> _WHAT THE TASK REQUIRES_:
Omit the pictures and print exactly the lines of the listing below, starting at the first and ending at the line containing "BERATUNG & STRATEGIE".

> _EXTRACTED RECORDS_:
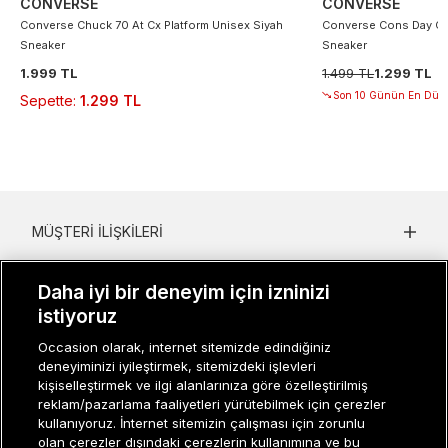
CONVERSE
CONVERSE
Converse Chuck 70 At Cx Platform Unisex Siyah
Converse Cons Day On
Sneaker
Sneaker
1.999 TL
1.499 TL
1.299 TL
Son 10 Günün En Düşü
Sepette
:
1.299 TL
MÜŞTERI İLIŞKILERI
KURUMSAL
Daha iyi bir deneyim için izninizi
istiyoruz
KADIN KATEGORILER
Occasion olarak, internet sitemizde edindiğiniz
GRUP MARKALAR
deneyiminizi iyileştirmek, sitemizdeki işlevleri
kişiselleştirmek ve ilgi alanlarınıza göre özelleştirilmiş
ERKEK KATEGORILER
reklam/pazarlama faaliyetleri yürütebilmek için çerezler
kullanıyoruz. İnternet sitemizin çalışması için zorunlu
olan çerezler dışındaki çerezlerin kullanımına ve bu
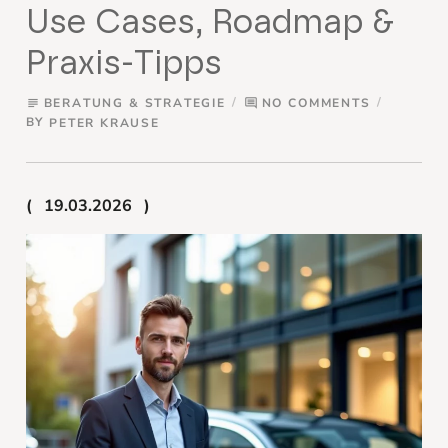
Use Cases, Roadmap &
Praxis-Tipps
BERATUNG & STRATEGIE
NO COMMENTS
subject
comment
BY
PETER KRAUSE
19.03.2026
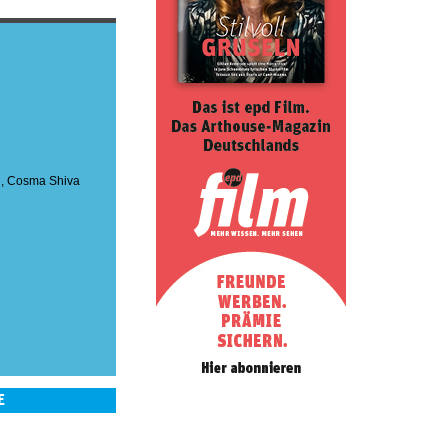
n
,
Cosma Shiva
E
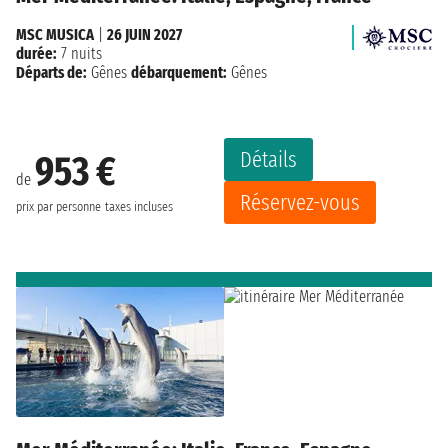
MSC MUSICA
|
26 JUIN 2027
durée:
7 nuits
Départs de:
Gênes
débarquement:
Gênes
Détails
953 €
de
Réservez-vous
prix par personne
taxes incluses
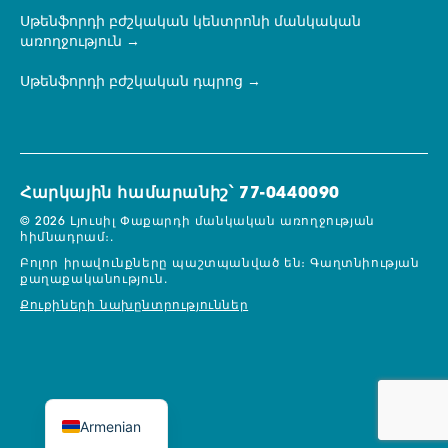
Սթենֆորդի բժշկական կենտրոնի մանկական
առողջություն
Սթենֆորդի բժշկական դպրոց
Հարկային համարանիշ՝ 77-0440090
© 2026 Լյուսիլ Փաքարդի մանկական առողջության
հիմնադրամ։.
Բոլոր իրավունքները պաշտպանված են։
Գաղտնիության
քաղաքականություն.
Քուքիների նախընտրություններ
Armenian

> _EXERCISE RESPONSE_:
CONVERSE
CONVERSE
Converse Chuck 70 At Cx Platform Unisex Siyah
Converse Cons Day On
Sneaker
Sneaker
1.999 TL
1.499 TL
1.299 TL
Son 10 Günün En Düşü
Sepette
:
1.299 TL
MÜŞTERI İLIŞKILERI
KURUMSAL
Daha iyi bir deneyim için izninizi
istiyoruz
KADIN KATEGORILER
Occasion olarak, internet sitemizde edindiğiniz
GRUP MARKALAR
deneyiminizi iyileştirmek, sitemizdeki işlevleri
kişiselleştirmek ve ilgi alanlarınıza göre özelleştirilmiş
ERKEK KATEGORILER
reklam/pazarlama faaliyetleri yürütebilmek için çerezler
kullanıyoruz. İnternet sitemizin çalışması için zorunlu
olan çerezler dışındaki çerezlerin kullanımına ve bu
Use Cases, Roadmap &
Praxis-Tipps
BERATUNG & STRATEGIE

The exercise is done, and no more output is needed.